Analyzing the nature of the data and the use case we have identified Auto Optimize is a better approach for the above use case.

While you can enable auto optimize at notebook level, spark session level, we have decided to enable Auto Optimize at the table level for better control.

%sqlALTER TABLE {tableName} SET TBLPROPERTIES (delta.autoOptimize.optimizeWrite = true, delta.autoOptimize.autoCompact = true)

you can validate the table properties by running

DESCRIBE DETAIL {tableName};

Validation

After the OPTIMIZE, the following query completed within 31 seconds. This data set has close 500 million records distributed across 2 million small files and ingested to a delta lake and optimized. The below graph is created by aggregating daily partitions to understand the data volume and distribution daily in each month. This was not possible with the RAW JSON files even with a 12 hour read.
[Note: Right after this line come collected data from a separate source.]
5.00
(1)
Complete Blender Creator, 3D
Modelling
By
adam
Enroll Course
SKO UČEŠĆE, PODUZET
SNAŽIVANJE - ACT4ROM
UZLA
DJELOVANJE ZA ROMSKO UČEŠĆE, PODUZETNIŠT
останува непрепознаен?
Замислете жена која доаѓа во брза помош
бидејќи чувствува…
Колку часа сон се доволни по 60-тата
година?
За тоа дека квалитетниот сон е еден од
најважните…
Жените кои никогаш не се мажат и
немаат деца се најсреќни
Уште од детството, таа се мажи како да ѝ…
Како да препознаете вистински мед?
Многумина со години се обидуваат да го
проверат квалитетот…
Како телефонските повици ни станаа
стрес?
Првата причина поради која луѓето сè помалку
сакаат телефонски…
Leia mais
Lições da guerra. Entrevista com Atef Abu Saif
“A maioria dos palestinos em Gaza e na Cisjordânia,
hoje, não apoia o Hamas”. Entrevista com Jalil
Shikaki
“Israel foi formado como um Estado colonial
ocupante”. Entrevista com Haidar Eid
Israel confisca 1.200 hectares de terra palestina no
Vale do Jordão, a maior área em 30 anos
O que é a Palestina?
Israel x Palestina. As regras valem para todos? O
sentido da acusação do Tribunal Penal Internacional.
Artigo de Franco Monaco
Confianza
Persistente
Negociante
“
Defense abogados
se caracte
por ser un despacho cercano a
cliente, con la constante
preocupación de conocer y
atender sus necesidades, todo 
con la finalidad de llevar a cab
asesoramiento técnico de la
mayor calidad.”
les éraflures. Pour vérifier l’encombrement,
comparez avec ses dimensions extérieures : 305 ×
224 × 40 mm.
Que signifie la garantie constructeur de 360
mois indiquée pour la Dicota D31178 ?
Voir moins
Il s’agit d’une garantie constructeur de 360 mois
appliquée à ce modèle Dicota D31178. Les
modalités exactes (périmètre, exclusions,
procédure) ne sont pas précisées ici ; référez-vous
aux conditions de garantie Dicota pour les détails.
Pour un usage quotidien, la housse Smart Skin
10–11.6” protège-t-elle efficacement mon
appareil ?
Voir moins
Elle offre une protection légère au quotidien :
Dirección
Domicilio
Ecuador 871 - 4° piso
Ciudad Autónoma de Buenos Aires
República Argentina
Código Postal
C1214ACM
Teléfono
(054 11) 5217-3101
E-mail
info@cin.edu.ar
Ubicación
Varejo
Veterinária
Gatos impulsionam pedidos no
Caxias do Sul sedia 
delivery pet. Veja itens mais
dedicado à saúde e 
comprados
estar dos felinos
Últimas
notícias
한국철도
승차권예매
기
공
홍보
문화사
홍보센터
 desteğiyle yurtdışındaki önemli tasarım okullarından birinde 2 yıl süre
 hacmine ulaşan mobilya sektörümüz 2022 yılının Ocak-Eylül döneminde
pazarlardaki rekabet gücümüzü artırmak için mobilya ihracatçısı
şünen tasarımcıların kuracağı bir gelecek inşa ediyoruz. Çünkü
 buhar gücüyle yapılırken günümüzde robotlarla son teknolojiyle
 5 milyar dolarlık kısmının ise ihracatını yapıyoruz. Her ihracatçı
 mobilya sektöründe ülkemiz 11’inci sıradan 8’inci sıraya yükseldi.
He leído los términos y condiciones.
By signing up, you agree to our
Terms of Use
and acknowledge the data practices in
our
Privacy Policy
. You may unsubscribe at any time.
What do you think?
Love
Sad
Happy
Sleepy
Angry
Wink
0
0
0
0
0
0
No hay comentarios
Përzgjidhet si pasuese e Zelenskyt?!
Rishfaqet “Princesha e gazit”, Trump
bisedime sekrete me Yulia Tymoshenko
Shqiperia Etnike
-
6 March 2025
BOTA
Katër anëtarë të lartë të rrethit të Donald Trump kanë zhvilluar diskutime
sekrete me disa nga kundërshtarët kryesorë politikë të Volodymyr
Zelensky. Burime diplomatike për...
Validation of the Delta Lake

Conclusion

This is an advanced topic and it’s important to get your design right if you are performing analytics on IoT or Big Data. There are numerous articles on the benefits of Delta Lake however your design will vary according to your data model, consumption use-cases and business requirements.

With millions of small files writing to Azure Data Lake Storage the above solution has proven the Delta Lake’s ability enable sub-second query performance and provide a solution to the “small file problem” with correct partitioning and optimization strategy.